For sixty years now, scientists have studied the role of DNA as a vehicle for the storage and transmission of genetic information from generation to generation. We have marveled at the capacity of DNA to store all the information required to describe a human being using only a 4-letter code, and to pack that information into a space the size of the nucleus of a single cell. A letter published last week in Nature exploits this phenomenal storage capacity of DNA to archive a quite different kind of information. Forget CDs, hard drives and chips, the sum of human knowledge can now be stored in synthetic DNA strands. The Nature letter, authored by scientists from the European Bioinformatics Institute in Cambridge, UK, and Agilent Technologies in California, describes a proof-of-concept experiment where synthetic DNA was used to encode Shakespeare’s Sonnets, Martin Luther King’s “I Have a Dream” speech, a picture of the Bioinformatics Institute, and the original Crick and Watson paper on the double-helical nature of DNA.

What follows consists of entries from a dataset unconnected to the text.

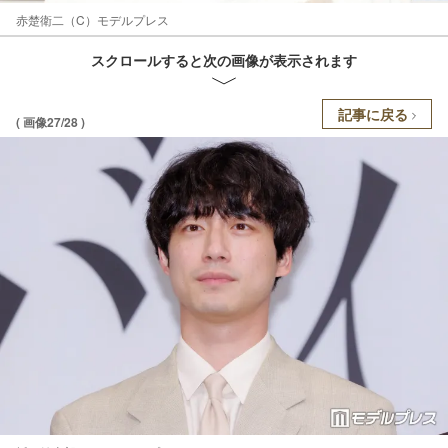
赤楚衛二（C）モデルプレス
スクロールすると次の画像が表示されます
記事に戻る
( 画像27/28 )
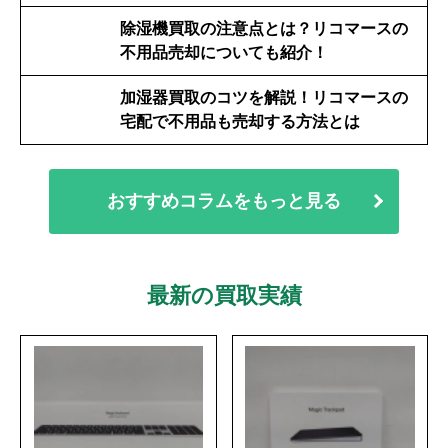
除湿機買取の注意点とは？リコマースの
不用品売却についても紹介！
加湿器買取のコツを解説！リコマースの
宅配で不用品も売却する方法とは
おすすめコラムをもっと見る
最新の買取実績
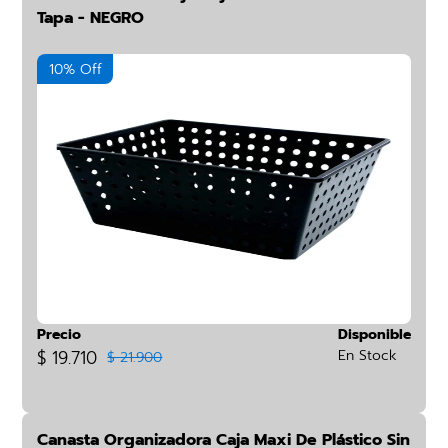
Tapa - NEGRO
10% Off
Precio
Disponible
$ 19.710
En Stock
$ 21.900
Canasta Organizadora Caja Maxi De Plástico Sin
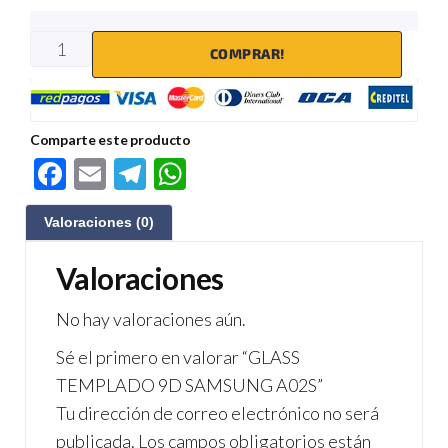
COMPRAR!
Comparte este producto
F
E
Te
W
ac
m
le
h
Valoraciones (0)
e
ail
gr
at
b
a
s
Valoraciones
o
m
A
No hay valoraciones aún.
o
p
Sé el primero en valorar “GLASS
k
p
TEMPLADO 9D SAMSUNG A02S”
Tu dirección de correo electrónico no será
publicada.
Los campos obligatorios están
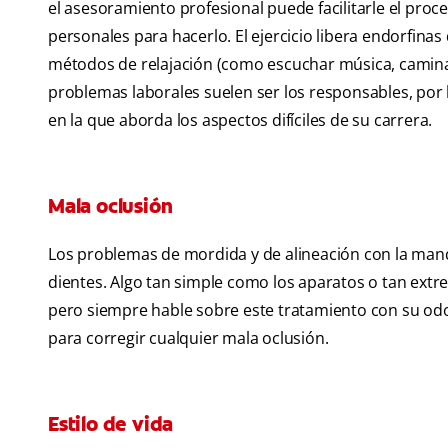
el asesoramiento profesional puede facilitarle el proc
personales para hacerlo. El ejercicio libera endorfinas
métodos de relajación (como escuchar música, caminar 
problemas laborales suelen ser los responsables, por l
en la que aborda los aspectos difíciles de su carrera.
Mala oclusión
Los problemas de mordida y de alineación con la mand
dientes. Algo tan simple como los aparatos o tan ext
pero siempre hable sobre este tratamiento con su odo
para corregir cualquier mala oclusión.
Estilo de vida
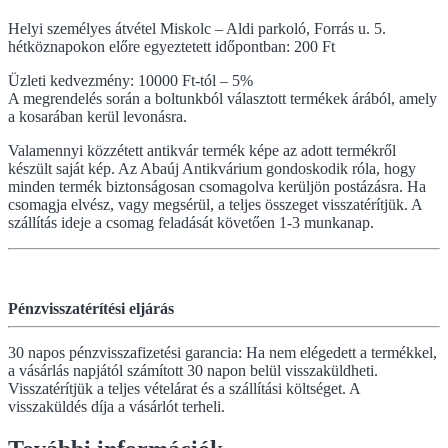
Helyi személyes átvétel Miskolc – Aldi parkoló, Forrás u. 5.
hétköznapokon előre egyeztetett időpontban: 200 Ft
Üzleti kedvezmény: 10000 Ft-tól – 5%
A megrendelés során a boltunkból választott termékek árából, amely
a kosarában kerül levonásra.
Valamennyi közzétett antikvár termék képe az adott termékről
készült saját kép. Az Abaúj Antikvárium gondoskodik róla, hogy
minden termék biztonságosan csomagolva kerüljön postázásra. Ha
csomagja elvész, vagy megsérül, a teljes összeget visszatérítjük. A
szállítás ideje a csomag feladását követően 1-3 munkanap.
Pénzvisszatérítési eljárás
30 napos pénzvisszafizetési garancia: Ha nem elégedett a termékkel,
a vásárlás napjától számított 30 napon belül visszaküldheti.
Visszatérítjük a teljes vételárat és a szállítási költséget. A
visszaküldés díja a vásárlót terheli.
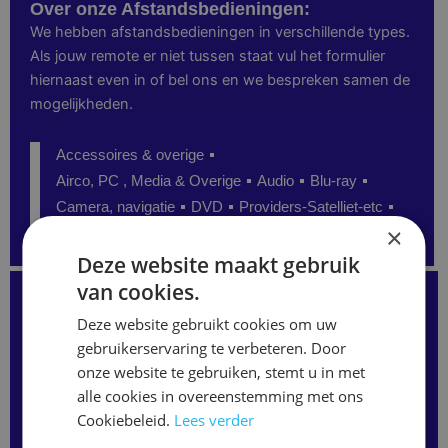
Over onze Afstandsbedieningen:
We hebben afstandsbedieningen in verschillende types.
Als jouw remote er niet tussen staat vul het formulier
hiernaast even in of bel ons en we bespreken samen de
mogelijkheden.
Accessoires & overige
Airco, PC , Media & Overige
Audio
Blu-ray
Camera, navigatie
DVD
Providers-Satelliet-etc
×
Senioren
TV
Video
Deze website maakt gebruik
van cookies.
Kunt u de juiste afstandsbediening niet vinden?
Staat uw model niet op onze website?
Deze website gebruikt cookies om uw
Neem gerust contact met ons op
of vul het formulier hieronder in.
gebruikerservaring te verbeteren. Door
Wij kunnen vaak alsnog de juiste afstandsbediening
onze website te gebruiken, stemt u in met
leveren.
alle cookies in overeenstemming met ons
Merk
/
Cookiebeleid.
Lees verder
Modelnaam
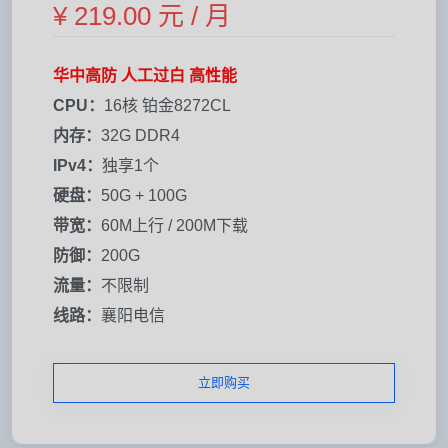
¥ 219.00 元 / 月
华中高防 人工过白 高性能
CPU：
16核 铂金8272CL
内存：
32G DDR4
IPv4：
独享1个
硬盘：
50G + 100G
带宽：
60M上行 / 200M下载
防御：
200G
流量：
不限制
线路：
襄阳电信
立即购买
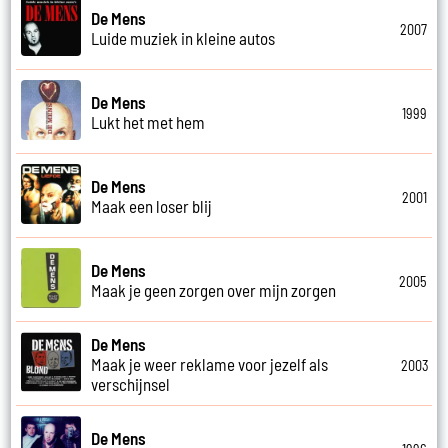
De Mens
2007
Luide muziek in kleine autos
De Mens
1999
Lukt het met hem
De Mens
2001
Maak een loser blij
De Mens
2005
Maak je geen zorgen over mijn zorgen
De Mens
Maak je weer reklame voor jezelf als
2003
verschijnsel
De Mens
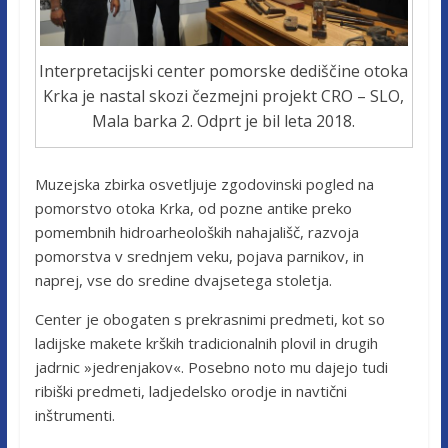
Interpretacijski center pomorske dediščine otoka
Krka je nastal skozi čezmejni projekt CRO – SLO,
Mala barka 2. Odprt je bil leta 2018.
Muzejska zbirka osvetljuje zgodovinski pogled na
pomorstvo otoka Krka, od pozne antike preko
pomembnih hidroarheoloških nahajališč, razvoja
pomorstva v srednjem veku, pojava parnikov, in
naprej, vse do sredine dvajsetega stoletja.
Center je obogaten s prekrasnimi predmeti, kot so
ladijske makete krških tradicionalnih plovil in drugih
jadrnic »jedrenjakov«. Posebno noto mu dajejo tudi
ribiški predmeti, ladjedelsko orodje in navtični
inštrumenti.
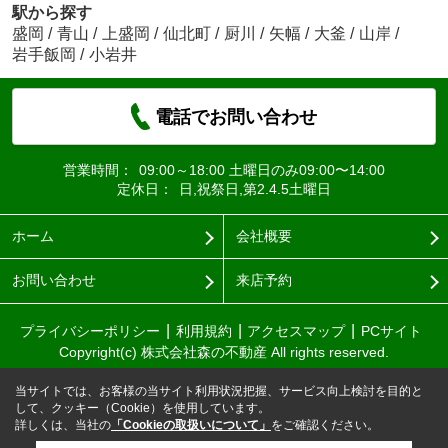
駅から探す
盛岡
/
青山
/
上盛岡
/
仙北町
/
厨川
/
矢幅
/
大釜
/
山岸
/
岩手飯岡
/
小岩井
電話でお問い合わせ
営業時間：
09:00～18:00 土曜日のみ09:00〜14:00
定休日：
日,祝祭日,第2.4.5土曜日
ホーム
会社概要
お問い合わせ
来店予約
プライバシーポリシー
利用規約
アクセスマップ
PCサイト
Copyright(c) 株式会社森の不動産 All rights reserved.
当サイトでは、お客様の当サイト利用状況把握、サービス向上検討を目的と
して、クッキー（Cookie）を使用しています。
詳しくは、当社の
「Cookieの取扱いについて」
をご確認ください。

The authors chose DNA because of its high coding capacity, ease of storage, and it’s “proven track record as an information bearer”. So how can DNA store text and images? Basically, the authors devised a code that turned the 1’s and 0’s used to store information in digital files into strings of As, Ts, Cs and Gs. They then synthesized DNA strands of the appropriate sequence to spell out the required information, creating many overlapping copies of each strand. In addition to having numerous copies of each sequence, the authors took care to avoid creating a DNA code with long strings of repeats, which are prone to sequencing errors. They report that they were successfully able to sequence the synthetic DNA and decode the information accurately.
The paper includes discussion of the feasibility of DNA as a long-term data repository, including barriers, pros and cons. The idea of Shakespeare’s sonnets or Martin Luther King’s speech encapsulated in DNA is (to me) a surprising one. But the exquisite simplicity of the DNA code is itself is a kind of poetry, so it is perhaps fitting that it has now been used to encode something like this:
.. Yet, do thy worst old Time: despite thy wrong,
My love shall in my verse ever live young.
Here’s the paper
Goldman, N., et al. (2013) Towards practical, high-capacity, low-maintenance information storage in synthesized DNA. Nature doi:10.1038/nature11875.